§ PROBLEM TO WORK ON:
An exact transcription is needed of the lines below from the one with "Outline anything matching" through the one with "<item>esophagus</item>?", with no other lines and no pictures.

§ INPUT RECORDS:
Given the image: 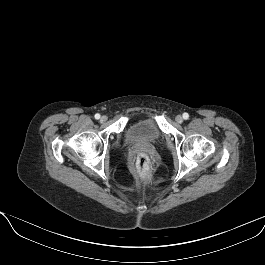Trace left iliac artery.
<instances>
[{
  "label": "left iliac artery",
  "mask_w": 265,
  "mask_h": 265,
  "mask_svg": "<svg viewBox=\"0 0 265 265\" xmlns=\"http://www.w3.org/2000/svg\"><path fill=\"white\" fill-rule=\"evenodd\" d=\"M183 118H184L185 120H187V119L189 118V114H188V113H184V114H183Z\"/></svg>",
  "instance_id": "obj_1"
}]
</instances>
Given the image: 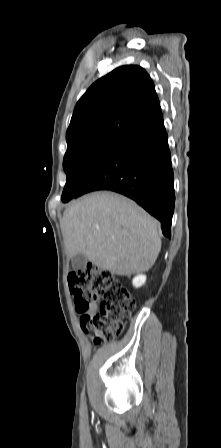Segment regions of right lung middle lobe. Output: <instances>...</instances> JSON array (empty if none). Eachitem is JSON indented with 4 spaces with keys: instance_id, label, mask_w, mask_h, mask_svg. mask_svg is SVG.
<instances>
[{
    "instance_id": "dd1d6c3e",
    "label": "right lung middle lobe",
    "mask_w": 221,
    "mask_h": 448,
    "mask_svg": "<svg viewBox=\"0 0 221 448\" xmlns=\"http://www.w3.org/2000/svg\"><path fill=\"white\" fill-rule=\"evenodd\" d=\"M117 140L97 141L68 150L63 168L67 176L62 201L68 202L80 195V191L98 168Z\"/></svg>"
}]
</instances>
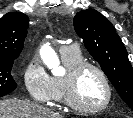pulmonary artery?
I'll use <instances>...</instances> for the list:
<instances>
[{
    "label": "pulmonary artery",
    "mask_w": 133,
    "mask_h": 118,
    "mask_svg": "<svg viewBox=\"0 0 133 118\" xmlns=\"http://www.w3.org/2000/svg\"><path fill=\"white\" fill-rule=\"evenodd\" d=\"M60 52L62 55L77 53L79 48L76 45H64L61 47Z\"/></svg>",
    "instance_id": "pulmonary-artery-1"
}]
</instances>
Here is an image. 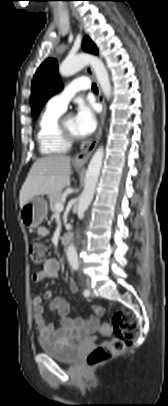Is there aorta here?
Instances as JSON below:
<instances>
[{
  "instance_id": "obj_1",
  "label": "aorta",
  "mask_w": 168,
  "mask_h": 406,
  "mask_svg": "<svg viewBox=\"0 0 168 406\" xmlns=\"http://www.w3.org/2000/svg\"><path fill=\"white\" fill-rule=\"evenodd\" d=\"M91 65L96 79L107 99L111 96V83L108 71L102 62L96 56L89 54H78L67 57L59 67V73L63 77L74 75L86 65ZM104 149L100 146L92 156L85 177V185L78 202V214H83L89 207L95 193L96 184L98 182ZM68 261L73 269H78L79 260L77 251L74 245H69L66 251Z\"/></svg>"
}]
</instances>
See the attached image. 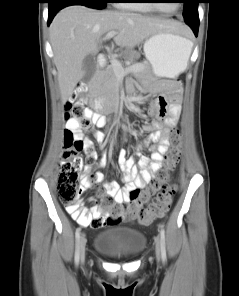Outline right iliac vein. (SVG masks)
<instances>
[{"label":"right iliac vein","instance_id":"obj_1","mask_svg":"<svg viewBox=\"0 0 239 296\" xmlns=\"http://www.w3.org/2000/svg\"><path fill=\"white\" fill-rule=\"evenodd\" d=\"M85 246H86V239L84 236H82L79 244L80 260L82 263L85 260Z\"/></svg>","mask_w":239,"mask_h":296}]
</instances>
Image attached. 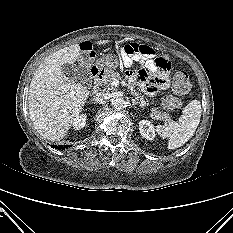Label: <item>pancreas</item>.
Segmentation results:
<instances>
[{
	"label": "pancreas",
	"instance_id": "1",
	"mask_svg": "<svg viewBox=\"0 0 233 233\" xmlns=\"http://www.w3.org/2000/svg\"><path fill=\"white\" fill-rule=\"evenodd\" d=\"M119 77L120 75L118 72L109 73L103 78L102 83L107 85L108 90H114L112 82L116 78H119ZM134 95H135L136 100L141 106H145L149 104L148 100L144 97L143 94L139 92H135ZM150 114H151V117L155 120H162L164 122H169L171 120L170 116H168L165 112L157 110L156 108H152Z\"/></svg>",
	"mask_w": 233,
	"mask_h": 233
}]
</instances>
--
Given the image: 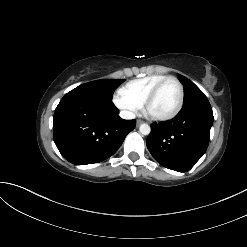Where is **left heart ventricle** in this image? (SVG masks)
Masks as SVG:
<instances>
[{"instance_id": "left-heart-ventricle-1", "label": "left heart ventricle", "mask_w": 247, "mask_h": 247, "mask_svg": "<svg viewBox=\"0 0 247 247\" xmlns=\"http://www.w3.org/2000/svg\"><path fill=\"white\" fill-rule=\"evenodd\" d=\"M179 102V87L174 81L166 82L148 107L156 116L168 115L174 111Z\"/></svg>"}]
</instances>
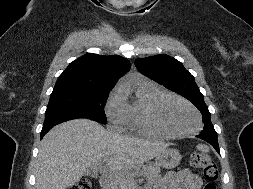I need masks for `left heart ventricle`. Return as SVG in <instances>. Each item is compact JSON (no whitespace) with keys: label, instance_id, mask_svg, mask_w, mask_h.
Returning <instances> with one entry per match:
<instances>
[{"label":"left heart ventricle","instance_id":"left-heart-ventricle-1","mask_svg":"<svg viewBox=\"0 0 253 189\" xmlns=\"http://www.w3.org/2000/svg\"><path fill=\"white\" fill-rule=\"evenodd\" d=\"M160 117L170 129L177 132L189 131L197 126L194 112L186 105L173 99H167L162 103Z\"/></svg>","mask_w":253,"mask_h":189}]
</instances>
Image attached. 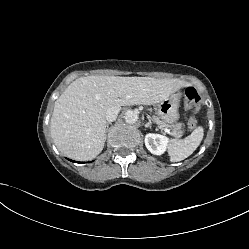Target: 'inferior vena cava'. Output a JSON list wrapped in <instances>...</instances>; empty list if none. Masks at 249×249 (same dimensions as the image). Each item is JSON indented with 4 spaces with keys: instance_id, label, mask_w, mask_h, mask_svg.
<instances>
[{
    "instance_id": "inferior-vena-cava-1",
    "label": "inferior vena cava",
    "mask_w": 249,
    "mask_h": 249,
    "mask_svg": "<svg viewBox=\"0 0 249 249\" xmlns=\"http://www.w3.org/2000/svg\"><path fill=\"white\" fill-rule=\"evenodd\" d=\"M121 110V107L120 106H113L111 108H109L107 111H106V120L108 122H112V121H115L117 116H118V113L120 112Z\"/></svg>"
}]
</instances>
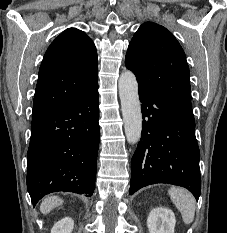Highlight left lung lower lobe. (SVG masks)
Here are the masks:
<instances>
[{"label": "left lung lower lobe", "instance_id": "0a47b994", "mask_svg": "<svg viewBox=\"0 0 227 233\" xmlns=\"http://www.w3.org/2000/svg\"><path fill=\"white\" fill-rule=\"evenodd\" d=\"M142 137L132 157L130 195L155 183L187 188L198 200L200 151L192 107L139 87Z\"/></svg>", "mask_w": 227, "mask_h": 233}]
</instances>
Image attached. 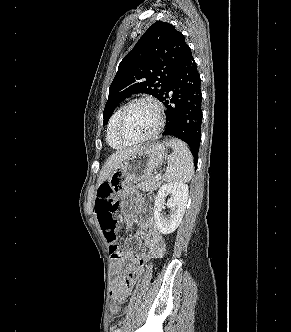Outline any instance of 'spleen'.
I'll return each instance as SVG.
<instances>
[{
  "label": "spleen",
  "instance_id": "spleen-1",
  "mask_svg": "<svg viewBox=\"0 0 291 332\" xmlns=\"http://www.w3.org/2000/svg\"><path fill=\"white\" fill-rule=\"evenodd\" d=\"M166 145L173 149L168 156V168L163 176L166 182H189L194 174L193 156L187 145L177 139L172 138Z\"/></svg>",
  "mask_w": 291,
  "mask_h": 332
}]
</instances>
* * *
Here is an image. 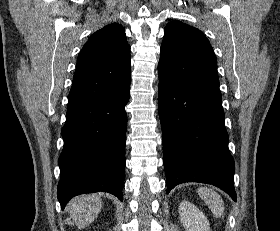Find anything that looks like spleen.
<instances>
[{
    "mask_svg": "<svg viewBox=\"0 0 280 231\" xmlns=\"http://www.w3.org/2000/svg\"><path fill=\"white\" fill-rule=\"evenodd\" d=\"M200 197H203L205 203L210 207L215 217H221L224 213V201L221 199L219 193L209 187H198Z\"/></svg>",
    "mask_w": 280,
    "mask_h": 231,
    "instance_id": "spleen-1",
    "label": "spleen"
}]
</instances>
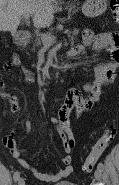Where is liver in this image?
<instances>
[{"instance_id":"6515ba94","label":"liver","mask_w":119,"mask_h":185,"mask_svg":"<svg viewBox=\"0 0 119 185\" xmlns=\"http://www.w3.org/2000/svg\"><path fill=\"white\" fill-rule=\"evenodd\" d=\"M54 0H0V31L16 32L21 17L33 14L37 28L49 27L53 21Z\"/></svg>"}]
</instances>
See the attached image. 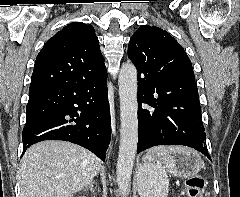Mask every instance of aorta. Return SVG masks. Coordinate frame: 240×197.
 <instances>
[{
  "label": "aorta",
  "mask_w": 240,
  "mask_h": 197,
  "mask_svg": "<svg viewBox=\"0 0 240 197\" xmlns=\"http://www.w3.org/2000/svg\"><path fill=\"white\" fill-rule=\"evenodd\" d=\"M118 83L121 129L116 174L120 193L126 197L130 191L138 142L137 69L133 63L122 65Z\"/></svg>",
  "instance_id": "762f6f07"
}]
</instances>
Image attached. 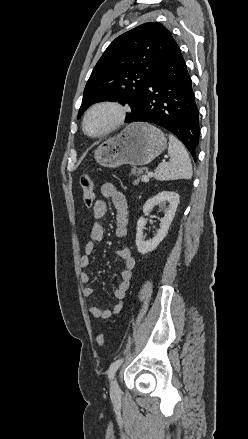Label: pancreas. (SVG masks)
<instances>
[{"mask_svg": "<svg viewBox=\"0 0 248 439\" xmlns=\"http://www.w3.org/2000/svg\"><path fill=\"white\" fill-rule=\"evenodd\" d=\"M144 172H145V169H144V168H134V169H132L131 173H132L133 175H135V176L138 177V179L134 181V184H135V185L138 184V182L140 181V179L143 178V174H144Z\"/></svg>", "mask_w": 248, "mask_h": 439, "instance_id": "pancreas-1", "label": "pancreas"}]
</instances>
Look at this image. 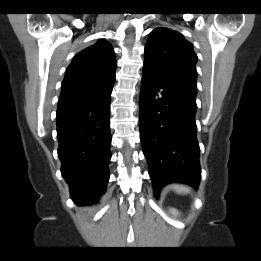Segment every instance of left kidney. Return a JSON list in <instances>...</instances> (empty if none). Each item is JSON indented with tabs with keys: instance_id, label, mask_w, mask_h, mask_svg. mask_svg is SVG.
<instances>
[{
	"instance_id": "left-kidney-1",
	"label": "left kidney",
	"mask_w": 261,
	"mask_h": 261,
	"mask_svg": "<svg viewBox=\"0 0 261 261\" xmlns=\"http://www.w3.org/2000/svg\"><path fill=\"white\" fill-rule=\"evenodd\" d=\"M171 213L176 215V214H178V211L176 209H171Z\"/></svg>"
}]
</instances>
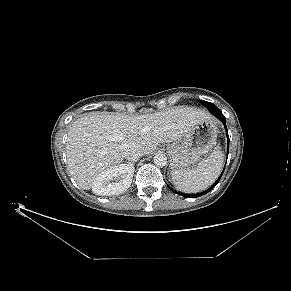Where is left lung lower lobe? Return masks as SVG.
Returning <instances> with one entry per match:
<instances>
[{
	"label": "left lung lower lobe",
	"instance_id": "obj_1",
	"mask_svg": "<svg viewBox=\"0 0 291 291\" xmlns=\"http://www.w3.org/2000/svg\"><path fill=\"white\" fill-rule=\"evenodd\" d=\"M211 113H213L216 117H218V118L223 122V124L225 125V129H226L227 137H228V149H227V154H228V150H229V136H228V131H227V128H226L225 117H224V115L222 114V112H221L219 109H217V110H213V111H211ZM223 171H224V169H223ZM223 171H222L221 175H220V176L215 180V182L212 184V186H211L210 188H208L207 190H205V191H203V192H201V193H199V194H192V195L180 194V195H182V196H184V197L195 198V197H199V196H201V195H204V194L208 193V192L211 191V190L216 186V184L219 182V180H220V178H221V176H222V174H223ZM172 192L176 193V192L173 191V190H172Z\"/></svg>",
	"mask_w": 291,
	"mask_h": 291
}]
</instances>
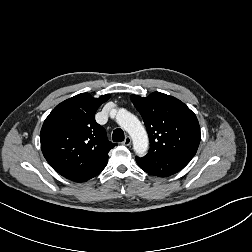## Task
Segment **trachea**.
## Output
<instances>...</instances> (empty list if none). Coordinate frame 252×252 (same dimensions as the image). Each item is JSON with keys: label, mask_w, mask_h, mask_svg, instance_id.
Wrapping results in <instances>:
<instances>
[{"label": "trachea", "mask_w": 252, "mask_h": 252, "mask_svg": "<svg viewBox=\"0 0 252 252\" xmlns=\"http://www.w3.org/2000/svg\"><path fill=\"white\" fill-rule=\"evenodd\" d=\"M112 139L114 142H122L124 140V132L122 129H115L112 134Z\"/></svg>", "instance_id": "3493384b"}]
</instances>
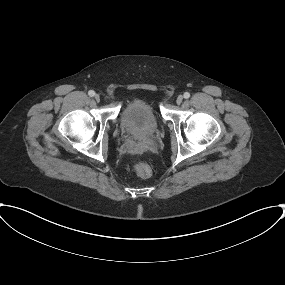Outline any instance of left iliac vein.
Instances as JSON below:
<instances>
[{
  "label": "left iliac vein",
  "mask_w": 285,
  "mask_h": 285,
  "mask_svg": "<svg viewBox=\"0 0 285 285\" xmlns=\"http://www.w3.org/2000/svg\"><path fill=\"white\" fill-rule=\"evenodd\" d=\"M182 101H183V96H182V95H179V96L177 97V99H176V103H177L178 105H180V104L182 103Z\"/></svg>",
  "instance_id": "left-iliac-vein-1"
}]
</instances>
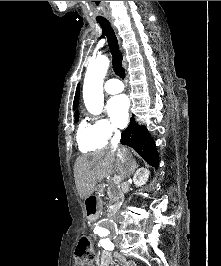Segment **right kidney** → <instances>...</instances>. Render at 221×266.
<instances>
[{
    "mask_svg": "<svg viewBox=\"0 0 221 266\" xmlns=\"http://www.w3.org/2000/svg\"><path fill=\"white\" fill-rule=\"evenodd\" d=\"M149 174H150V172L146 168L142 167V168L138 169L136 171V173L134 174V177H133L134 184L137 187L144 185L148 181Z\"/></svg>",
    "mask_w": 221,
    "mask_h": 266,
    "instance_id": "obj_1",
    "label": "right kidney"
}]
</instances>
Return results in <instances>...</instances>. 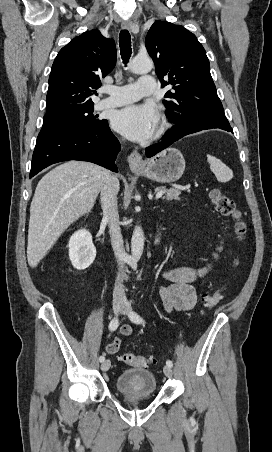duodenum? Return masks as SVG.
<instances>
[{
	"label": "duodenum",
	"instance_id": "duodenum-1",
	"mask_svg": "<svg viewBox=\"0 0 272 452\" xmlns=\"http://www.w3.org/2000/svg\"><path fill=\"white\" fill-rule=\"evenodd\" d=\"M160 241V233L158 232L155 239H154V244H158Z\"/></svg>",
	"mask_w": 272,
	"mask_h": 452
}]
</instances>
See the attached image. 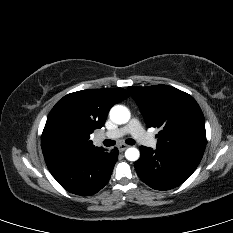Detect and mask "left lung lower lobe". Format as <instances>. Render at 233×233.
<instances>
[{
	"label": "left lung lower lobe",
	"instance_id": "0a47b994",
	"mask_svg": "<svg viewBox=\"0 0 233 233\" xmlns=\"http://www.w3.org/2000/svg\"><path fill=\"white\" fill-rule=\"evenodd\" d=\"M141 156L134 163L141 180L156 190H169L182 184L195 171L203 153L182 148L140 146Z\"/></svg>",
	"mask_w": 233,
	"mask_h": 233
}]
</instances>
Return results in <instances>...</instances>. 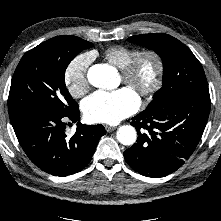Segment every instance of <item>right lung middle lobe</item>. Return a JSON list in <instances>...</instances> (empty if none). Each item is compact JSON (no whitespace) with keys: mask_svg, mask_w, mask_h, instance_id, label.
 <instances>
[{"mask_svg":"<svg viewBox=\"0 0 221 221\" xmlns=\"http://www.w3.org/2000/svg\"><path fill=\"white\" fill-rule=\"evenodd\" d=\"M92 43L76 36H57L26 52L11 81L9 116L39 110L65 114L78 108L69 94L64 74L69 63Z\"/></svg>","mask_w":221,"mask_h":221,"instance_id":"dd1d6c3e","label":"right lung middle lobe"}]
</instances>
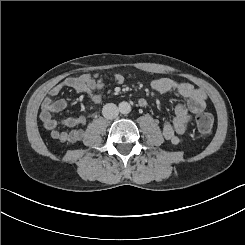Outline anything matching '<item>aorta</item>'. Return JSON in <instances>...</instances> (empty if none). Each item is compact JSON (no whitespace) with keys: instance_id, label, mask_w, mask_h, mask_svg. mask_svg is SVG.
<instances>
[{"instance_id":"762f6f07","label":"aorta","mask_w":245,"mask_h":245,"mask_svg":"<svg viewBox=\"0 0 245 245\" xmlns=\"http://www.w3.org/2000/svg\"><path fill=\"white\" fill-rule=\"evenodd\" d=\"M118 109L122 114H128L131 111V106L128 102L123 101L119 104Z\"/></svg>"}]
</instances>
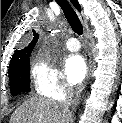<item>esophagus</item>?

§ ANSWER TO THE EXERCISE:
Outline anything matching '<item>aorta</item>'. Return JSON in <instances>...</instances> (empty if none). Each item is compact JSON (no whitespace) with keys: instance_id, label, mask_w, mask_h, mask_svg. mask_svg is SVG.
<instances>
[{"instance_id":"762f6f07","label":"aorta","mask_w":245,"mask_h":245,"mask_svg":"<svg viewBox=\"0 0 245 245\" xmlns=\"http://www.w3.org/2000/svg\"><path fill=\"white\" fill-rule=\"evenodd\" d=\"M118 109L122 114H128L131 111V106L128 102L123 101L119 104Z\"/></svg>"}]
</instances>
<item>esophagus</item>?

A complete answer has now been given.